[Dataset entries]

--------------------------------

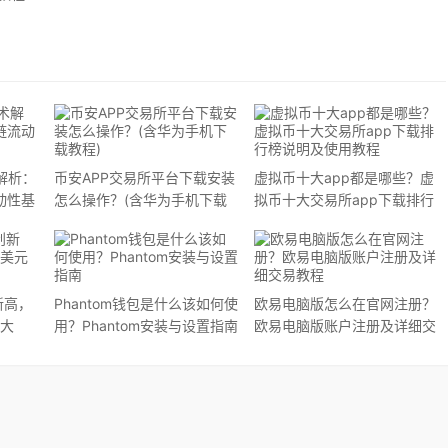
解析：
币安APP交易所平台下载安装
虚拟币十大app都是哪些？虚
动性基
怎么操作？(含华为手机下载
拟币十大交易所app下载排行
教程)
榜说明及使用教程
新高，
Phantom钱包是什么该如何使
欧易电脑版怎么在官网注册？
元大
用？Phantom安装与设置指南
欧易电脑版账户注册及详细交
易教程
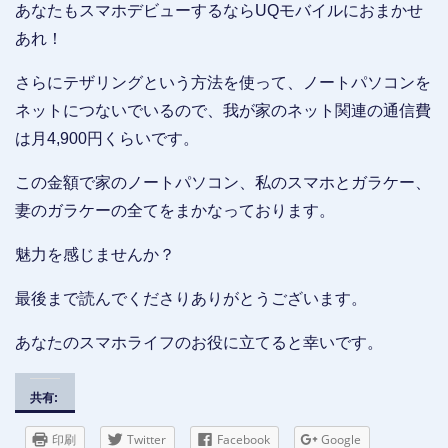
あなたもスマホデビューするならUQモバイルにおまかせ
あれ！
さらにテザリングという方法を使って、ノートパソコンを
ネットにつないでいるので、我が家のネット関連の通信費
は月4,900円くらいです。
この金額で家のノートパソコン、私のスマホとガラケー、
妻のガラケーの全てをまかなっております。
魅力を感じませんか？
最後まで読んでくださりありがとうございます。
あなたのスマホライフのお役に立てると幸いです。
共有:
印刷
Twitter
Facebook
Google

--------------------------------

Exercise brief: In the copy you write, the data above must appear exactly, with no pictures.

Result of this exercise:
解析：
币安APP交易所平台下载安装
虚拟币十大app都是哪些？虚
动性基
怎么操作？(含华为手机下载
拟币十大交易所app下载排行
教程)
榜说明及使用教程
新高，
Phantom钱包是什么该如何使
欧易电脑版怎么在官网注册？
元大
用？Phantom安装与设置指南
欧易电脑版账户注册及详细交
易教程
あなたもスマホデビューするならUQモバイルにおまかせ
あれ！
さらにテザリングという方法を使って、ノートパソコンを
ネットにつないでいるので、我が家のネット関連の通信費
は月4,900円くらいです。
この金額で家のノートパソコン、私のスマホとガラケー、
妻のガラケーの全てをまかなっております。
魅力を感じませんか？
最後まで読んでくださりありがとうございます。
あなたのスマホライフのお役に立てると幸いです。
共有:
印刷
Twitter
Facebook
Google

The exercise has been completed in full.